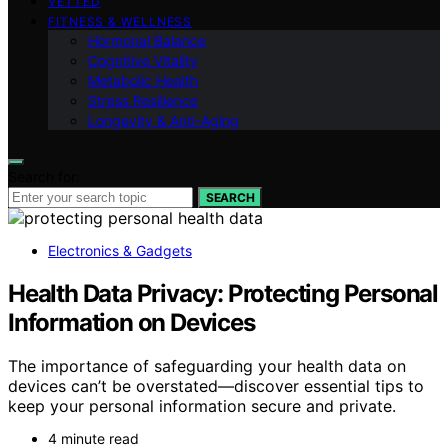
VETTED
FITNESS & WELLNESS
Hormonal Balance
Cognitive Vitality
Metabolic Health
Stress Resilience
Longevity & Anti-Aging
Search for:
SEARCH
Electronics & Gadgets
Health Data Privacy: Protecting Personal
Information on Devices
The importance of safeguarding your health data on
devices can’t be overstated—discover essential tips to
keep your personal information secure and private.
4 minute read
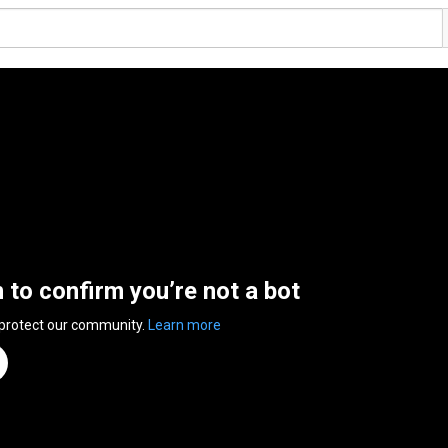
n to confirm you’re not a bot
 protect our community.
Learn more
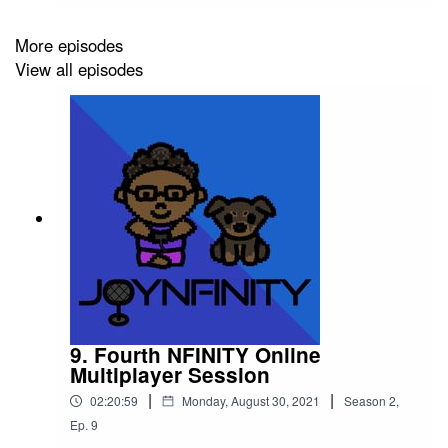
be discussing a video game that I believe should
be given its flowers! Listen and find out which
More episodes
title I recognize and give credit to!Please support
View all episodes
this podcast: https://linktr.ee/joynfinity
9. Fourth NFINITY Online
Multiplayer Session
|
|
02:20:59
Monday, August 30, 2021
Season
2
,
Ep.
9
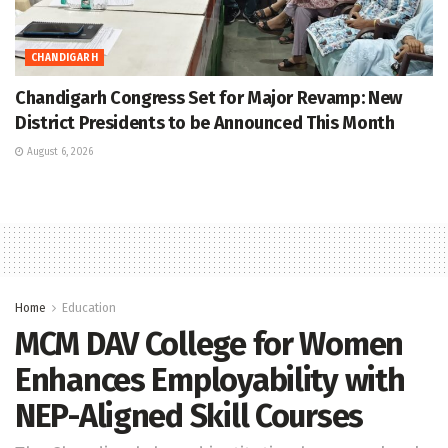
CHANDIGARH
Chandigarh Congress Set for Major Revamp: New
District Presidents to be Announced This Month
August 6, 2026
Home
Education
MCM DAV College for Women
Enhances Employability with
NEP-Aligned Skill Courses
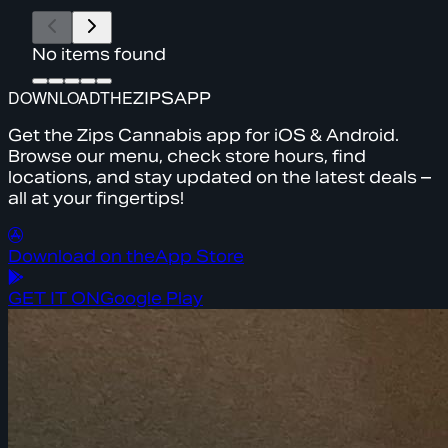
No items found
DOWNLOAD
THE
ZIPS
APP
Get the Zips Cannabis app for iOS & Android.
Browse our menu, check store hours, find
locations, and stay updated on the latest deals –
all at your fingertips!
Download on the
App Store
GET IT ON
Google Play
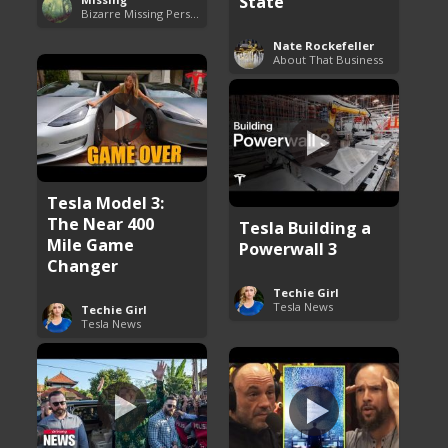
State
Bizarre Missing Persons Cases
Nate Rockefeller
About That Business
Tesla Model 3:
The Near 400
Tesla Building a
Mile Game
Powerwall 3
Changer
Techie Girl
Tesla News
Techie Girl
Tesla News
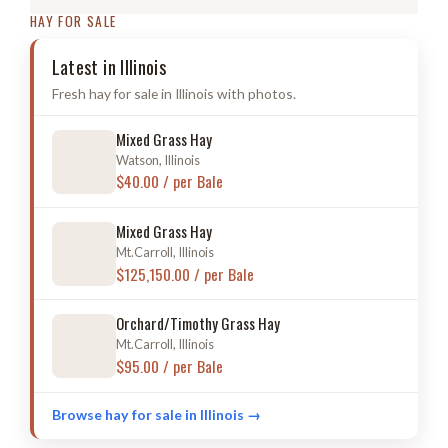
HAY FOR SALE
Latest in Illinois
Fresh hay for sale in Illinois with photos.
Mixed Grass Hay
Watson, Illinois
$40.00 / per Bale
Mixed Grass Hay
Mt.Carroll, Illinois
$125,150.00 / per Bale
Orchard/Timothy Grass Hay
Mt.Carroll, Illinois
$95.00 / per Bale
Browse hay for sale in Illinois →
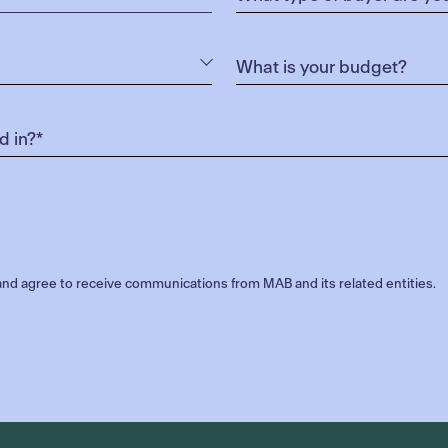
nd agree to receive communications from MAB and its related entities.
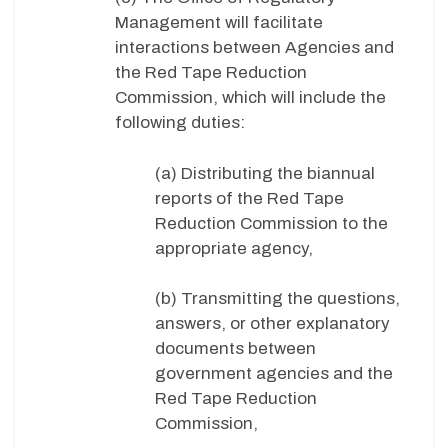
Management will facilitate
interactions between Agencies and
the Red Tape Reduction
Commission, which will include the
following duties:
(a) Distributing the biannual
reports of the Red Tape
Reduction Commission to the
appropriate agency,
(b) Transmitting the questions,
answers, or other explanatory
documents between
government agencies and the
Red Tape Reduction
Commission,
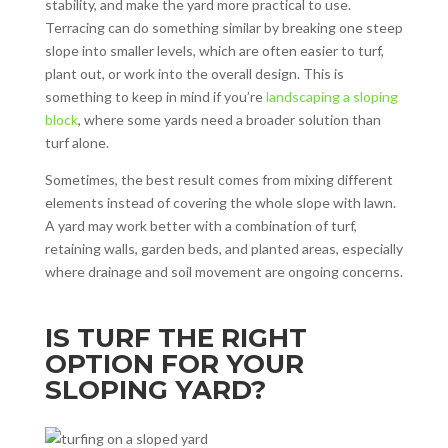
stability, and make the yard more practical to use.
Terracing can do something similar by breaking one steep
slope into smaller levels, which are often easier to turf,
plant out, or work into the overall design. This is
something to keep in mind if you’re
landscaping a sloping
block
, where some yards need a broader solution than
turf alone.
Sometimes, the best result comes from mixing different
elements instead of covering the whole slope with lawn.
A yard may work better with a combination of turf,
retaining walls, garden beds, and planted areas, especially
where drainage and soil movement are ongoing concerns.
IS TURF THE RIGHT
OPTION FOR YOUR
SLOPING YARD?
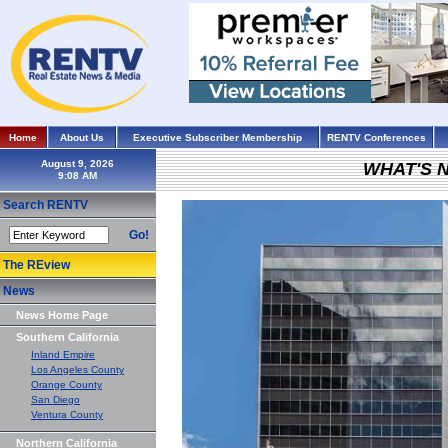
Home
About Us
Executive Subscriber Membership
RENTV Conferences
August 9, 2026
WHAT'S 
Search RENTV
Go!
The REview
News
News Home Page
Southern California
Inland Empire
Los Angeles County
Orange County
San Diego
Ventura County
Northern California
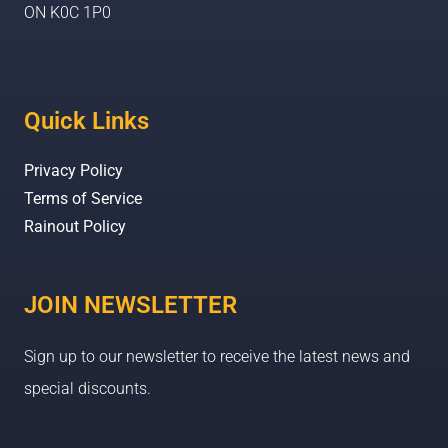
ON K0C 1P0
Quick Links
Privacy Policy
Terms of Service
Rainout Policy
JOIN NEWSLETTER
Sign up to our newsletter to receive the latest news and
special discounts.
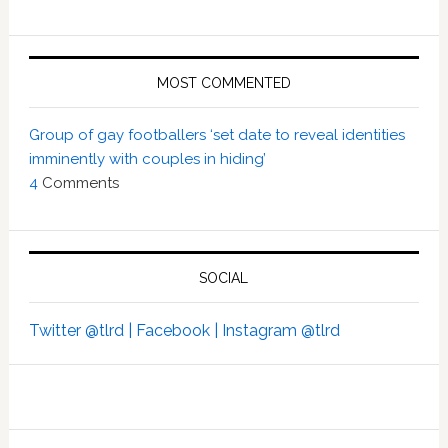
MOST COMMENTED
Group of gay footballers ‘set date to reveal identities
imminently with couples in hiding’
4
Comments
SOCIAL
Twitter @tlrd |
Facebook |
Instagram @tlrd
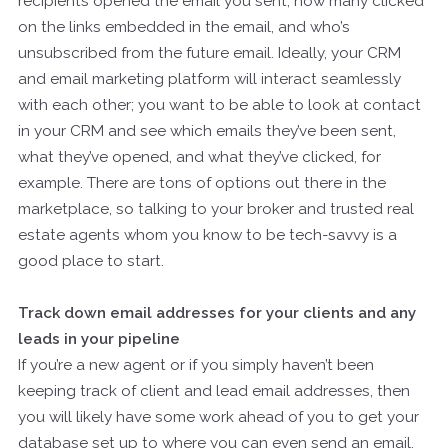
recipients opened the email you sent, how many clicked
on the links embedded in the email, and who’s
unsubscribed from the future email. Ideally, your CRM
and email marketing platform will interact seamlessly
with each other; you want to be able to look at contact
in your CRM and see which emails they’ve been sent,
what they’ve opened, and what they’ve clicked, for
example. There are tons of options out there in the
marketplace, so talking to your broker and trusted real
estate agents whom you know to be tech-savvy is a
good place to start.
Track down email addresses for your clients and any
leads in your pipeline
If you’re a new agent or if you simply haven’t been
keeping track of client and lead email addresses, then
you will likely have some work ahead of you to get your
database set up to where you can even send an email.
════════════════════
### TASK PROMPT
The job is to set down the whole listing exactly, excluding any images.

### ANSWER TO THIS TASK
VETTED
FITNESS & WELLNESS
Hormonal Balance
Cognitive Vitality
Metabolic Health
Stress Resilience
Longevity & Anti-Aging
Search for:
SEARCH
Electronics & Gadgets
Health Data Privacy: Protecting Personal
Information on Devices
The importance of safeguarding your health data on
devices can’t be overstated—discover essential tips to
keep your personal information secure and private.
4 minute read
n to confirm you’re not a bot
 protect our community.
Learn more
be discussing a video game that I believe should
be given its flowers! Listen and find out which
More episodes
title I recognize and give credit to!Please support
View all episodes
this podcast: https://linktr.ee/joynfinity
9. Fourth NFINITY Online
Multiplayer Session
|
|
02:20:59
Monday, August 30, 2021
Season
2
,
Ep.
9
CHANDIGARH
Chandigarh Congress Set for Major Revamp: New
District Presidents to be Announced This Month
August 6, 2026
Home
Education
MCM DAV College for Women
Enhances Employability with
NEP-Aligned Skill Courses
No items found
DOWNLOAD
THE
ZIPS
APP
Get the Zips Cannabis app for iOS & Android.
Browse our menu, check store hours, find
locations, and stay updated on the latest deals –
all at your fingertips!
Download on the
App Store
GET IT ON
Google Play
State
Bizarre Missing Persons Cases
Nate Rockefeller
About That Business
Tesla Model 3:
The Near 400
Tesla Building a
Mile Game
Powerwall 3
Changer
Techie Girl
Tesla News
Techie Girl
Tesla News
HAY FOR SALE
Latest in Illinois
Fresh hay for sale in Illinois with photos.
Mixed Grass Hay
Watson, Illinois
$40.00 / per Bale
Mixed Grass Hay
Mt.Carroll, Illinois
$125,150.00 / per Bale
Orchard/Timothy Grass Hay
Mt.Carroll, Illinois
$95.00 / per Bale
Browse hay for sale in Illinois →
nd agree to receive communications from MAB and its related entities.
Management will facilitate
interactions between Agencies and
the Red Tape Reduction
Commission, which will include the
following duties:
(a) Distributing the biannual
reports of the Red Tape
Reduction Commission to the
appropriate agency,
(b) Transmitting the questions,
answers, or other explanatory
documents between
government agencies and the
Red Tape Reduction
Commission,
stability, and make the yard more practical to use.
Terracing can do something similar by breaking one steep
slope into smaller levels, which are often easier to turf,
plant out, or work into the overall design. This is
something to keep in mind if you’re
landscaping a sloping
block
, where some yards need a broader solution than
turf alone.
Sometimes, the best result comes from mixing different
elements instead of covering the whole slope with lawn.
A yard may work better with a combination of turf,
retaining walls, garden beds, and planted areas, especially
where drainage and soil movement are ongoing concerns.
IS TURF THE RIGHT
OPTION FOR YOUR
SLOPING YARD?
Home
About Us
Executive Subscriber Membership
RENTV Conferences
August 9, 2026
WHAT'S 
Search RENTV
Go!
The REview
News
News Home Page
Southern California
Inland Empire
Los Angeles County
Orange County
San Diego
Ventura County
Northern California
ON K0C 1P0
Quick Links
Privacy Policy
Terms of Service
Rainout Policy
JOIN NEWSLETTER
Sign up to our newsletter to receive the latest news and
special discounts.
MOST COMMENTED
Group of gay footballers ‘set date to reveal identities
imminently with couples in hiding’
4
Comments
SOCIAL
Twitter @tlrd |
Facebook |
Instagram @tlrd
recipients opened the email you sent, how many clicked
on the links embedded in the email, and who’s
unsubscribed from the future email. Ideally, your CRM
and email marketing platform will interact seamlessly
with each other; you want to be able to look at contact
in your CRM and see which emails they’ve been sent,
what they’ve opened, and what they’ve clicked, for
example. There are tons of options out there in the
marketplace, so talking to your broker and trusted real
estate agents whom you know to be tech-savvy is a
good place to start.
Track down email addresses for your clients and any
leads in your pipeline
If you’re a new agent or if you simply haven’t been
keeping track of client and lead email addresses, then
you will likely have some work ahead of you to get your
database set up to where you can even send an email.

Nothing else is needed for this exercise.